Mons. Francesc Pardo i Artigas En la celebración eucarística de hoy, tras la segunda lectura, la liturgia de la Iglesia nos propone pedir la venida del Espíritu Santo con un himno o secuencia, que nos recuerda la necesidad del Espíritu y de su acción, y nos indica algunos de sus efectos.
Es un himno llamado Padre de los pobres, y por ello, como pobres, le pedimos sus dones.
Es el sol que ilumina el corazón, y consiguientemente se desea su luz divina, para que nos ilumine y, al mismo tiempo, ser luz para todos. Recordemos las bellas y significativas imágenes que nos describe Jesús: “Yo soy la luz del mundo, para que no caminéis en medio de tinieblas… Vosotros sois la sal y la luz”.
Es invocado como quien consuela, dulcísimo refrigerio, el que habita en el alma. Es decir, es el que consuela y a quien acogemos como dulcísimo refrigerio. Si habéis vivido la experiencia de haber sido consolados en momentos difíciles de la vida, entenderéis la importancia que tiene contemplarlo como el que consuela. Se agradece tanto una palabra de consuelo, un apretón de manos, un abrazo, una presencia silenciosa, unas líneas afectuosas en los momentos en que parece que hayamos entrado en agujeros negros de la vida… El Espíritu nos consuela en nuestras aflicciones, incluso en aquellas que nadie conoce.
Nos conforta en los trabajos, en las penas, atempera las tensiones.
El trabajo diario desgasta, cansa, pude aburrir, y se necesitan incentivos para no desfallecer. El Espíritu no es un incentivo más, sino quien conforta cuando el trabajo nos fatiga, cuando nos produce estrés, ya sea por el tipo de trabajo, por la rutina, por la cantidad o por ansiedad. Muchos pensareis que, en estos momentos, tener trabajo es una suerte y que la pena de no poder tenerlo es muy honda por lo que significa para la propia dignidad y responsabilidad. En esta pena y en tantas otras, el Espíritu nos consuela, en el sentido de no dejar que nos hundamos, de no considerarnos inútiles, sin dignidad ni valor. Somos mucho más que el trabajo, pese a que sea tan necesario. Somos mucho más que los sentimientos producidos por las diversas penas. Somos mucho más que el hombre trabajador que sufre. El Espíritu nos ayuda a vivirlo. Es socorro divino que transforma en bien nuestra condición de fragilidad.
Lavad todo cuanto no está limpio. La suciedad no existe solo fuera de nosotros, sino también en nosotros. El Espíritu lava a cuantos no estamos limpios y todo cuanto no está limpio.
Regad lo que está seco. A semejanza de lo que pasa con la naturaleza necesitada de agua, ciertos días manifestamos “estar muy secos”, de ilusión, de ánimos, de ganas, de seguir adelante con nuestras responsabilidades. El Espíritu es el agua que nos suaviza.

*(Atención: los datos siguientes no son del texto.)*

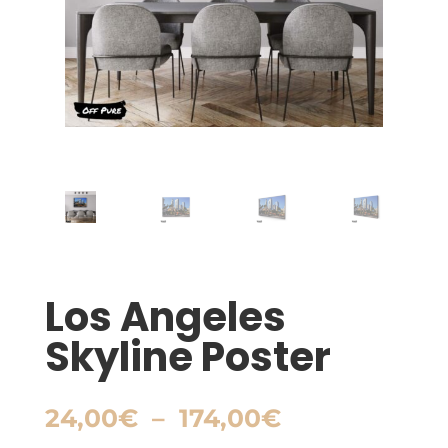
Los Angeles
Skyline Poster
Plage
24,00
€
–
174,00
€
de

Curad toda enfermedad. Somos conscientes que nos pueden asaltar enfermedades de muchas clases. Algunas provienen de “aquellos malos espíritus” que siempre nos asedian. El Espíritu es quien los puede vencer y sanarnos. Nos endulza cuando corremos el peligro de ser ásperos, malhumorados, intratables. Nos calienta cuando la frialdad del desamor a Dios y a los demás, agarra nuestro corazón. Nos rige cuando con frecuencia, nos desviamos y queremos seguir atajos fáciles y atrayentes para conseguir más vida, más felicidad, más realización, y olvidamos el camino seguido por Jesús que debemos seguir como discípulos.
Dadnos a los fieles confiados, vuestros dones, el mérito de la virtud, el camino de la salud, la alegría inmortal y plena.